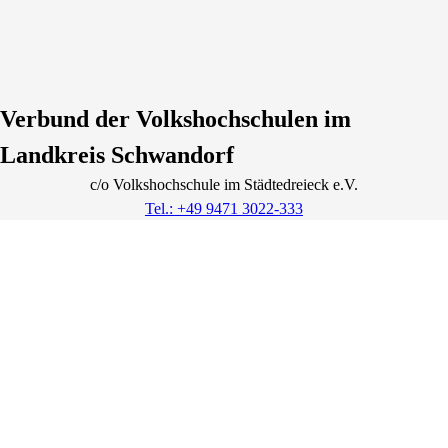
Verbund der Volkshochschulen im
Landkreis Schwandorf
c/o Volkshochschule im Städtedreieck e.V.
Tel.: +49 9471 3022-333
info@vhs-schwandorf-land.de
Lage & Routenplaner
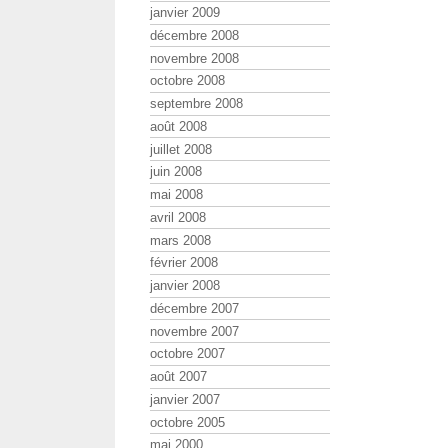
janvier 2009
décembre 2008
novembre 2008
octobre 2008
septembre 2008
août 2008
juillet 2008
juin 2008
mai 2008
avril 2008
mars 2008
février 2008
janvier 2008
décembre 2007
novembre 2007
octobre 2007
août 2007
janvier 2007
octobre 2005
mai 2000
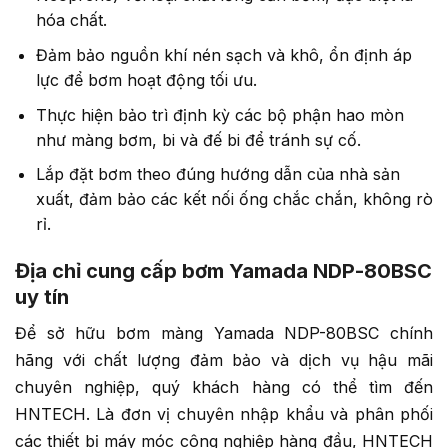
hóa chất.
Đảm bảo nguồn khí nén sạch và khô, ổn định áp
lực để bơm hoạt động tối ưu.
Thực hiện bảo trì định kỳ các bộ phận hao mòn
như màng bơm, bi và đế bi để tránh sự cố.
Lắp đặt bơm theo đúng hướng dẫn của nhà sản
xuất, đảm bảo các kết nối ống chắc chắn, không rò
rỉ.
Địa chỉ cung cấp bơm Yamada NDP-80BSC
uy tín
Để sở hữu bơm màng Yamada NDP-80BSC chính
hãng với chất lượng đảm bảo và dịch vụ hậu mãi
chuyên nghiệp, quý khách hàng có thể tìm đến
HNTECH. Là đơn vị chuyên nhập khẩu và phân phối
các thiết bị máy móc công nghiệp hàng đầu, HNTECH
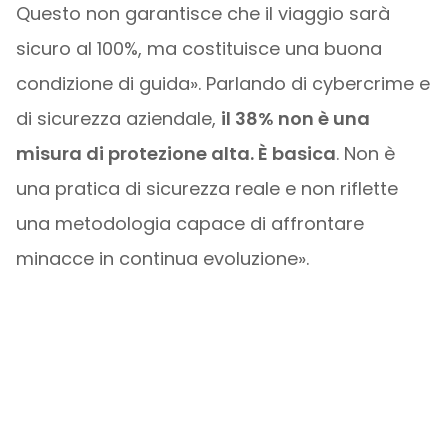
Questo non garantisce che il viaggio sarà
sicuro al 100%, ma costituisce una buona
condizione di guida». Parlando di cybercrime e
di sicurezza aziendale,
il 38% non è una
misura di protezione alta. È basica
. Non è
una pratica di sicurezza reale e non riflette
una metodologia capace di affrontare
minacce in continua evoluzione».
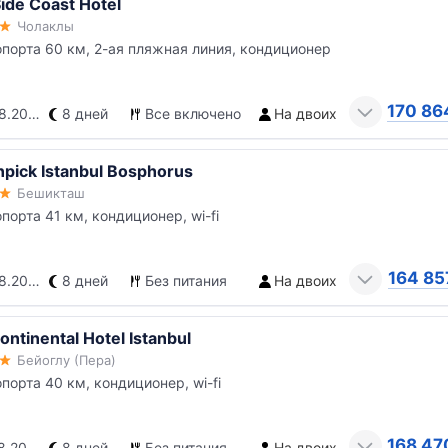
ide Coast Hotel
Чолаклы
опорта 60 км, 2-ая пляжная линия, кондиционер
170 86
.2026
8 дней
Все включено
На двоих
pick Istanbul Bosphorus
Бешикташ
опорта 41 км, кондиционер, wi-fi
164 85
.2026
8 дней
Без питания
На двоих
ontinental Hotel Istanbul
Бейоглу (Пера)
опорта 40 км, кондиционер, wi-fi
168 47
.2026
8 дней
Без питания
На двоих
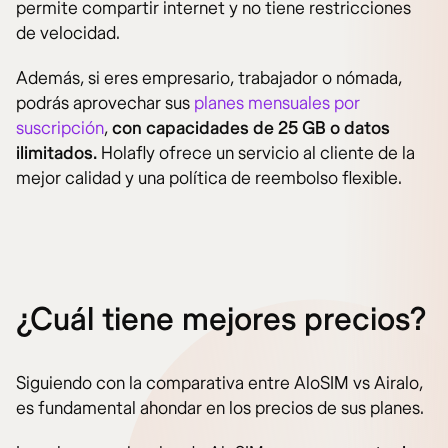
permite compartir internet y no tiene restricciones
de velocidad.
Además, si eres empresario, trabajador o nómada,
podrás aprovechar sus
planes mensuales por
suscripción
,
con capacidades de 25 GB o datos
ilimitados.
Holafly ofrece un servicio al cliente de la
mejor calidad y una política de reembolso flexible.
¿Cuál tiene mejores precios?
Siguiendo con la comparativa entre AloSIM vs Airalo,
es fundamental ahondar en los precios de sus planes.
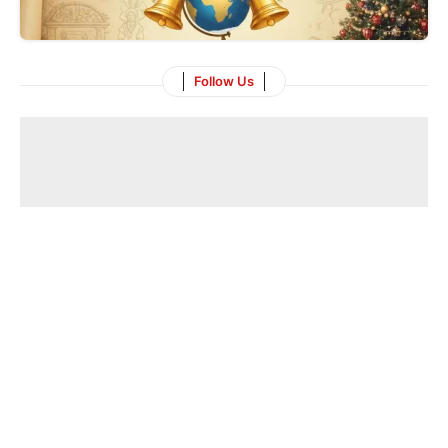
Follow Us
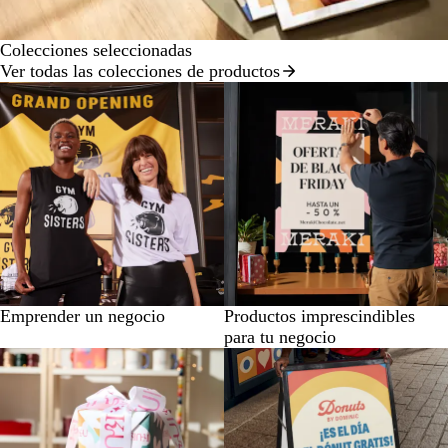
Colecciones seleccionadas
Ver todas las colecciones de productos
Emprender un negocio
Productos imprescindibles
para tu negocio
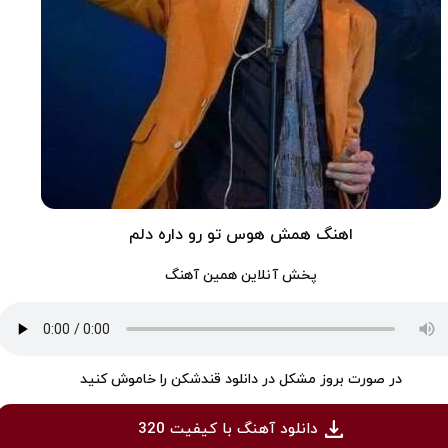
اهنگ همش هوس تو رو داره دلم
پخش آنلاین همین آهنگ
در صورت بروز مشکل در دانلود قندشکن را خاموش کنید
دانلود آهنگ با کیفیت 320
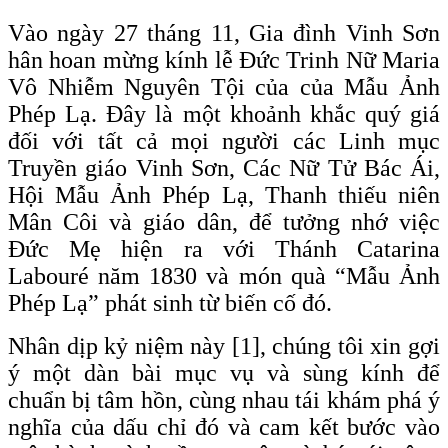
Vào ngày 27 tháng 11, Gia đình Vinh Sơn
hân hoan mừng kính lễ Đức Trinh Nữ Maria
Vô Nhiễm Nguyên Tội của của Mẫu Ảnh
Phép Lạ. Đây là một khoảnh khắc quý giá
đối với tất cả mọi người các Linh mục
Truyền giáo Vinh Sơn, Các Nữ Tử Bác Ái,
Hội Mẫu Ảnh Phép Lạ, Thanh thiếu niên
Mân Côi và giáo dân, để tưởng nhớ việc
Đức Mẹ hiện ra với Thánh Catarina
Labouré năm 1830 và món quà “Mẫu Ảnh
Phép Lạ” phát sinh từ biến cố đó.
Nhân dịp kỷ niệm này [1], chúng tôi xin gợi
ý một dàn bài mục vụ và sùng kính để
chuẩn bị tâm hồn, cùng nhau tái khám phá ý
nghĩa của dấu chỉ đó và cam kết bước vào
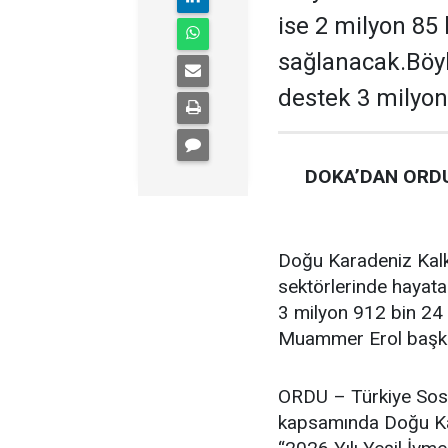
ise 2 milyon 85
sağlanacak.Böyl
destek 3 milyon
DOKA’DAN ORDU
Doğu Karadeniz Kalk
sektörlerinde hayata
3 milyon 912 bin 24 
Muammer Erol başkan
ORDU – Türkiye Sosy
kapsamında Doğu Kar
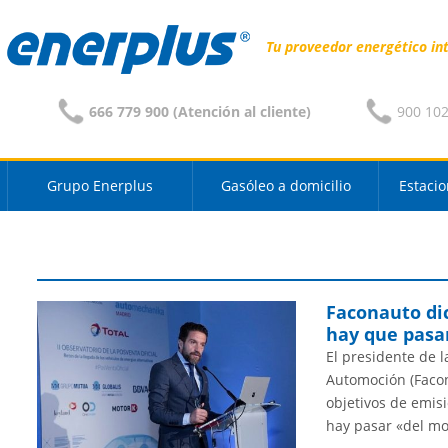
Tu proveedor energético in
666 779 900 (Atención al cliente)
900 102 
Grupo Enerplus
Gasóleo a domicilio
Estacio
Faconauto di
hay que pasar
El presidente de 
Automoción (Facon
objetivos de emis
hay pasar «del m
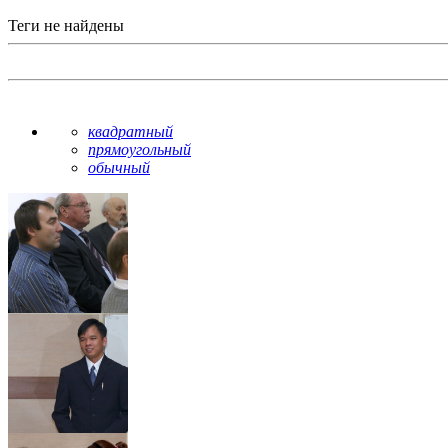
Теги не найдены
квадратный
прямоугольный
обычный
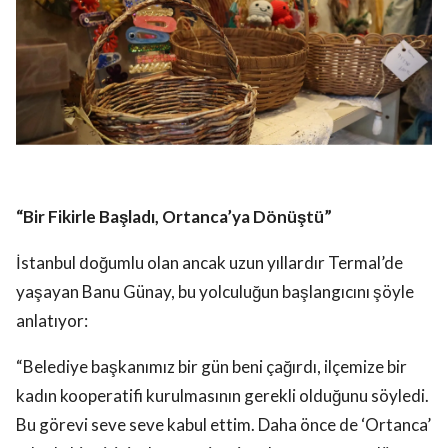
“Bir Fikirle Başladı, Ortanca’ya Dönüştü”
İstanbul doğumlu olan ancak uzun yıllardır Termal’de
yaşayan Banu Günay, bu yolculuğun başlangıcını şöyle
anlatıyor:
“Belediye başkanımız bir gün beni çağırdı, ilçemize bir
kadın kooperatifi kurulmasının gerekli olduğunu söyledi.
Bu görevi seve seve kabul ettim. Daha önce de ‘Ortanca’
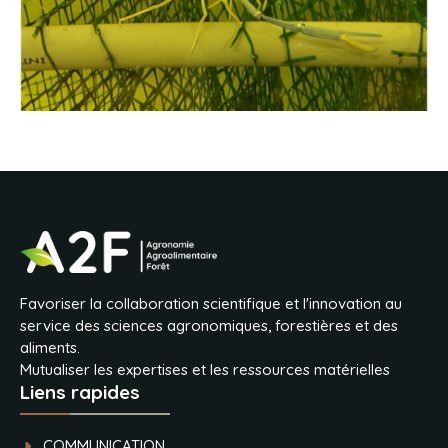
Favoriser la collaboration scientifique et l'innovation au
service des sciences agronomiques, forestières et des
aliments.
Mutualiser les expertises et les ressources matérielles
Liens rapides
COMMUNICATION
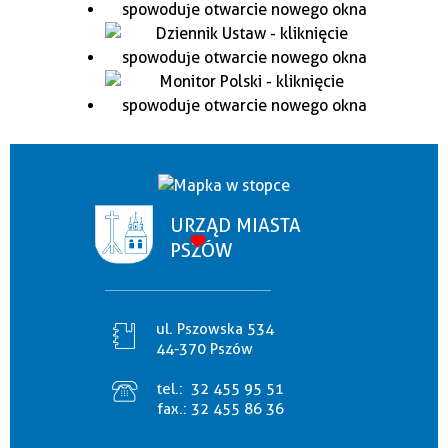
URZĄD MIASTA
PSZÓW
ul. Pszowska 534
44-370 Pszów
tel.:
32 455 95 51
fax.:
32 455 86 36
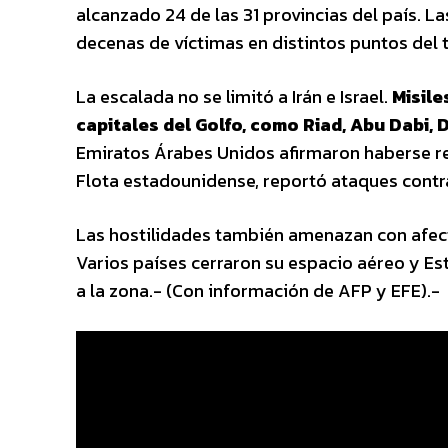
alcanzado 24 de las 31 provincias del país. 
decenas de víctimas en distintos puntos del t
La escalada no se limitó a Irán e Israel.
Misile
capitales del Golfo, como Riad, Abu Dabi,
Emiratos Árabes Unidos afirmaron haberse re
Flota estadounidense, reportó ataques contra
Las hostilidades también amenazan con afecta
Varios países cerraron su espacio aéreo y E
a la zona.- (Con información de AFP y EFE).-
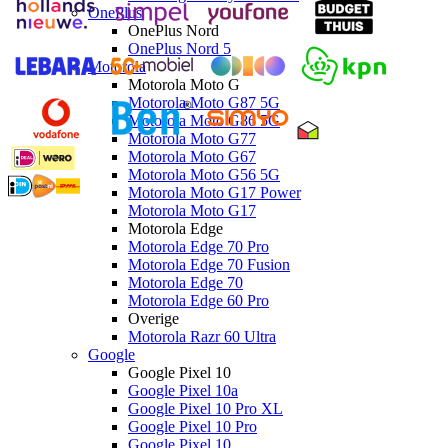
OnePlus
OnePlus Nord
OnePlus Nord 5
Motorola
Motorola Moto G
Motorola Moto G87 5G
Motorola Moto G86 5G
Motorola Moto G77
Motorola Moto G67
Motorola Moto G56 5G
Motorola Moto G17 Power
Motorola Moto G17
Motorola Edge
Motorola Edge 70 Pro
Motorola Edge 70 Fusion
Motorola Edge 70
Motorola Edge 60 Pro
Overige
Motorola Razr 60 Ultra
Google
Google Pixel 10
Google Pixel 10a
Google Pixel 10 Pro XL
Google Pixel 10 Pro
Google Pixel 10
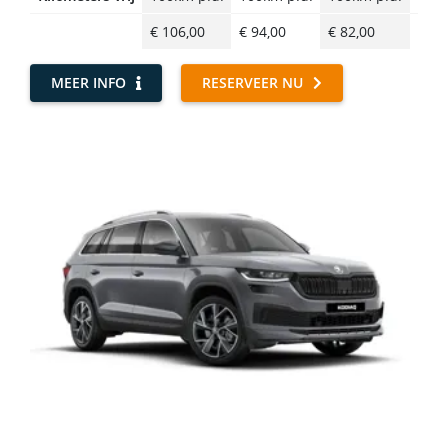
€ 106,00
€ 94,00
€ 82,00
€ 69
MEER INFO
RESERVEER NU
G6B Family 5+2-persoons - Skoda Kodiaq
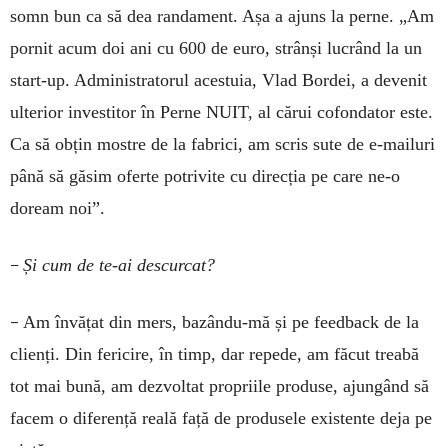
somn bun ca să dea randament. Așa a ajuns la perne. „Am
pornit acum doi ani cu 600 de euro, strânși lucrând la un
start-up. Administratorul acestuia, Vlad Bordei, a devenit
ulterior investitor în Perne NUIT, al cărui cofondator este.
Ca să obțin mostre de la fabrici, am scris sute de e-mailuri
până să găsim oferte potrivite cu direcția pe care ne-o
doream noi”.
–
Și cum de te-ai descurcat?
–
Am învățat din mers, bazându-mă și pe feedback de la
clienți. Din fericire, în timp, dar repede, am făcut treabă
tot mai bună, am dezvoltat propriile produse, ajungând să
facem o diferență reală față de produsele existente deja pe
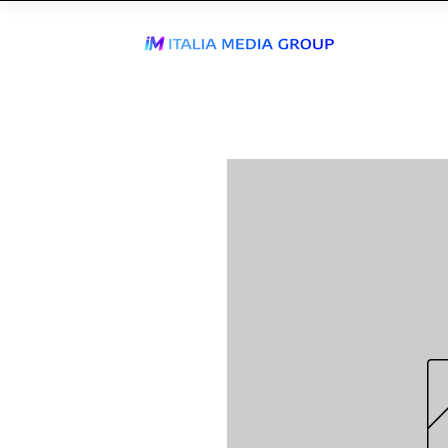
J
WhatsApp Send
TIKTOK AGEN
----------
- [Directions for this task] Copy from the entries above each line in which the string "OnePlus" can be found.

- [Task result]
OnePlus
OnePlus Nord
OnePlus Nord 5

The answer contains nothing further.